Joining several other cities around the country working to support social distancing efforts by limiting and slowing car traffic on certain city streets, Mayor Libby Schaaf announced Oakland Slow Streets, an emergency measure, this past Friday.
Where and Which Streets in Oakland?
This program started with a pilot Saturday, April 4 with signage along the following four street segments:
- West St: West Grand – 14th Street
- Arthur St from Havenscourt Blvd – 78th Ave, connecting to Plymouth St from 78th – 104th Avenue
- E 16th St: 23rd Ave/Foothill Blvd – Fruitvale Ave
- 42nd St: Adeline – Broadway
**4/16/2020 Update** On Tuesday (April 14) the City announced it had identified 11 additional miles of Slow Streets from which to select 4-5 miles for the second phase of streets to receive “soft closures” beginning this Friday, April 17, and requested community input about this proposal.

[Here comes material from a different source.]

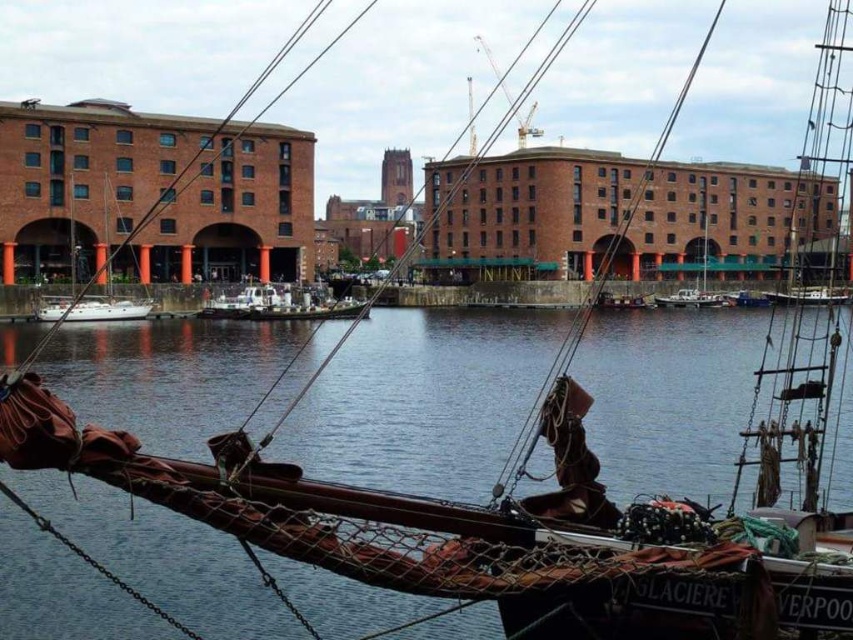 In the scene shown: You are standing on the deck of the ship and want to locate the transparent water at center. According to the coordinates provided, where exactly should you look?

The transparent water at center is located at point coordinates of 0.623 on the x axis and 0.491 on the y axis.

After considering feedback from the community, the City has selected the following streets from the candidates identified in the April 14 announcement to receive signage and barriers as part of the Slow Streets Program expansion on April 17, representing an additional 4.6 miles:
- 11th Ave/ Bayview Ave/ Elliot St/ E 34th St – From E 8th St to Park Blvd
- 32nd St – From Mandela Pkwy to San Pablo Ave
- Brookdale Ave – From Fruitvale Ave to Kingsland Ave
- Dover St – From Alcatraz Ave to 52nd St
City staff have received requests for a more interactive map identifying the expanded streets, and to meet that request have produced this searchable, zoomable map: https://arcg.is/0W54bD
This program is also intended to discourage drivers from using ALL Oakland Slow Streets unless necessary to reach a final destination, and urges all drivers to drive slowly and safely, expect to see people walking and biking along ALL streets, as our hospitals are facing unprecedented challenges and don’t need any additional patients. This effort does not impact emergency vehicle access in any way.W
“Oakland Slow Streets” does the following:
- Declare “Road Closed to Through Traffic” on all Oakland Slow Streets for the Duration of the Emergency or until otherwise indicated by the City of Oakland. (74 miles, nearly 10% of Oakland streets; see map on this page.) Note: these streets are not closed to emergency vehicles or local traffic that must use these streets to access a final destination.
- City Provided Signage/Barricades at Key Locations. At selected locations, such as intersections with arterial streets, post closure signage. The City will prioritize posting signage on routes in underserved communities.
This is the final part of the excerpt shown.